Setelah semua persiapan sudah selesai Ayah, Ibu, dan Beni pergi menggunakan mobil, meninggalkan Anin seorang yang masih terlihat sedih. Kalau tak salah ekspresi Ayah dan Ibu juga seperti tidak senang ketika hendak pergi, apa mereka bertengkar ya? Tapi kok tidak ada yang terluka? Pengalamanku ketika menjadi petarung kucing ketika berantem pasti ada saja yang terluka. Kok ini tidak ada bekas luka ya? Paling tidak ada darah gitu. Tanpa menunggu waktu lama Anin langsung lari ke kamarnya. Aku bingung harus apa, lebih baik aku tidur lagi. Zzzzzzzz...

Suara azan berkumandang membangunkanku, hari sudah siang yang berarti saatnya untuk makan siang. Ada yang aneh, biasanya saat makan siang pasti ada yang menemaniku? Tapi kok aku sendiri? Oh iyaa orang rumah kan sedang pergi. Tiba-tiba aku kepikiran Anin yang belum turun hingga sekarang, sedikit khawatir aku memutuskan ke atas untuk melihatnya. Sempat was-was karena takut pintu kamarnya ditutup ternyata masih terbuka sedikit memberi celah untuk menyusup masuk.

Anin tertidur pulas di meja belajar yang terlihat berantakan. Tidak biasa aku melihat ia membiarkan kamarnya seperti kapal pecah, benar-benar berantakan. Sepertinya ia memiliki masalah yang cukup berat sampai-sampai tak mampu menghadapinya. Akhirnya aku lompat ke pangkuan dirinya yang sedang tertidur, ku jadikan ia alas tidurku. Mungkin jika ada aku disisinya bisa membuat keadaaan lebih baik, karena memang aku ini lucu jadi dengan siapapun suasan akan menjadi tenang.

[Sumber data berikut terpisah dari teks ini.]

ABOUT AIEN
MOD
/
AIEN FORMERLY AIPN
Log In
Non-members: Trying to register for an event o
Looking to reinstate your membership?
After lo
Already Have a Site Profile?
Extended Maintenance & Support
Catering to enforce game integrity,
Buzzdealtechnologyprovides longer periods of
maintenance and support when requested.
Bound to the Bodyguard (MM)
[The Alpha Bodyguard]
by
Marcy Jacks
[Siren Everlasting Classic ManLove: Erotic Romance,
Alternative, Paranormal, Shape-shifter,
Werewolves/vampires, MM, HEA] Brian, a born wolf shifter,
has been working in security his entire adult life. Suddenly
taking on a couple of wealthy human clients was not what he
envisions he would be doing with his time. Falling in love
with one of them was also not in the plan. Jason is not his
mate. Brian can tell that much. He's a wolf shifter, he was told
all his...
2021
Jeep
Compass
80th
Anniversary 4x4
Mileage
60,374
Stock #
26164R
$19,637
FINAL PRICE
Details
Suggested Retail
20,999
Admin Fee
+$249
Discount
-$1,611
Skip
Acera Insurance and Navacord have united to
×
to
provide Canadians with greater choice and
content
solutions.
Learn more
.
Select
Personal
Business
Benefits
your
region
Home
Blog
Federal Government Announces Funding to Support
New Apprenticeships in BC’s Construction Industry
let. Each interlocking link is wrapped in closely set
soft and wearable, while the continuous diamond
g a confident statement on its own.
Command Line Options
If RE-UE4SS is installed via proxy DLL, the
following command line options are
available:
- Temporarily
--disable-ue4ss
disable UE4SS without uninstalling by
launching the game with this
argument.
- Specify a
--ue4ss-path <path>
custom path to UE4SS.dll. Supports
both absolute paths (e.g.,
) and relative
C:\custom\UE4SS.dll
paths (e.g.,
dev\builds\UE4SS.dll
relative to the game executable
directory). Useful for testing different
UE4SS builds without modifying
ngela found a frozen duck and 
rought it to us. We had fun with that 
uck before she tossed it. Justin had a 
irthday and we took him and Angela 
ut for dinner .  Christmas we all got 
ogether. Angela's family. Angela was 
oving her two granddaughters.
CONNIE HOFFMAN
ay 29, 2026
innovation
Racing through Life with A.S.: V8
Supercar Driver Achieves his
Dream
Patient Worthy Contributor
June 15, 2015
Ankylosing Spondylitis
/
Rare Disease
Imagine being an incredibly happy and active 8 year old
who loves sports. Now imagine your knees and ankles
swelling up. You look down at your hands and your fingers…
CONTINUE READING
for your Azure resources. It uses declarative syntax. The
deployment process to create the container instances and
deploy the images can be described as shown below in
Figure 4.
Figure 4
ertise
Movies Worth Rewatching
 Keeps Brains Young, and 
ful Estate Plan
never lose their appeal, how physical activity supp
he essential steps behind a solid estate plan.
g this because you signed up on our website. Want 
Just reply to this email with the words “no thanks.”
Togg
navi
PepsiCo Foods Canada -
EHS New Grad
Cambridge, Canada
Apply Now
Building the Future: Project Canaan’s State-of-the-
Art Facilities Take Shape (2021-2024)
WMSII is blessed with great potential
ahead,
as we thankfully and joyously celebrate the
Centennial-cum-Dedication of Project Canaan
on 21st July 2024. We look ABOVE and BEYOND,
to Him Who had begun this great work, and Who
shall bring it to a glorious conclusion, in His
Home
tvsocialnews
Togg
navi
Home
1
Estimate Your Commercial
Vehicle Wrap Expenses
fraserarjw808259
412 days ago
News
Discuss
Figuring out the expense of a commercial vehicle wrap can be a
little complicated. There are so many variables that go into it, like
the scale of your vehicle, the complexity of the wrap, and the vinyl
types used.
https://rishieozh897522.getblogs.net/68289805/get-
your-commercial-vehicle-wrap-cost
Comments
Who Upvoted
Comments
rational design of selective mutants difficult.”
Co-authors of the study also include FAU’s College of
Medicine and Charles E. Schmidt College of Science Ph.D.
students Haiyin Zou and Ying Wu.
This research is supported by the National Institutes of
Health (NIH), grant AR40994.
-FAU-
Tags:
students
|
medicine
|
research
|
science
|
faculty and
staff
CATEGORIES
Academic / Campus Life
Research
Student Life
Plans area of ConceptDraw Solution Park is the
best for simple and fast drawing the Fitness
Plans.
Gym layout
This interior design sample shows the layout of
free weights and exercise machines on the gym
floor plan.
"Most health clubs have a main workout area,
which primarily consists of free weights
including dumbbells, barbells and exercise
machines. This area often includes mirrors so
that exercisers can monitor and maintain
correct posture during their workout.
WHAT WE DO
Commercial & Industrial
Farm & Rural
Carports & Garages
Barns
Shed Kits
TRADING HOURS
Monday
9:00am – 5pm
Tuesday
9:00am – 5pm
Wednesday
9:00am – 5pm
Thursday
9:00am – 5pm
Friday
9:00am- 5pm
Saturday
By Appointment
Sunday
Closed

Baru saja memenjamkan mata sebentar aku kaget mendengar suara teriakan. Reflek aku langsung lompat dan lari kocar-kacir untuk sembunyi di bawah kasur. Ku intip keluar ternyata Anin baru bangun, mungkin dia kaget melihatku tiba-tiba ada di pangkuannya. Akhirnya, aku memberanikan diri untuk keluar dan mencoba menghampirinya. Anin melihatku dengan wajah tersenyum sambil menahan air mata, aku jadi sedih dan ingin ikutan menangis. Mulutnya bergerak mengatakan sesuatu, tetapi aku tidak paham apa yang dia bicarakan. Kebingungan akupun memberi isyarat menggaruk kepala sebagai tanda aku tidak paham. Anehnya dia malah tertawa melihatku.

Anin mungkin sadar aku tak paham dengan apa yang ia bicarakan, hingga ia mengambil sesuatu dan menunjukkannya padaku. Aku melihat dengan seksama, kedua benda yang ia tunjukan adalah suatu kertas yang dibungkus dengan plastik. Pikirku dua hal itu adalah sesuatu yang berharga untuknya tetapi ia tak bisa memilih. Bisa jadi karena itu Anin menangis dan berantem dengan kedua orang tuanya, masuk akal sih karena Ayah juga Ibu ingin Anin datang bersama mereka tetapi tidak bisa. Lagi-lagi Anin tertawa, mungkin gemas melihatku yang lagi-lagi kebingungan dengan apa yang ia tunjukkan. Tertawa cukup lama Anin pun bergegas ganti pakaian dan membawaku keluar untuk jalan-jalan. Ya, mungkin pikiran dia sudah tenang jadi ingin mencari angin segar keluar.

Aku berharap mereka bisa akur nantinya, sungguh melihat seperti buatku kebingungan. Bukan bingung mencari cara untuk membuat mereka berdamai, tetapi bingung mencari siapa yang bisa kuajak main ketika aku bosan.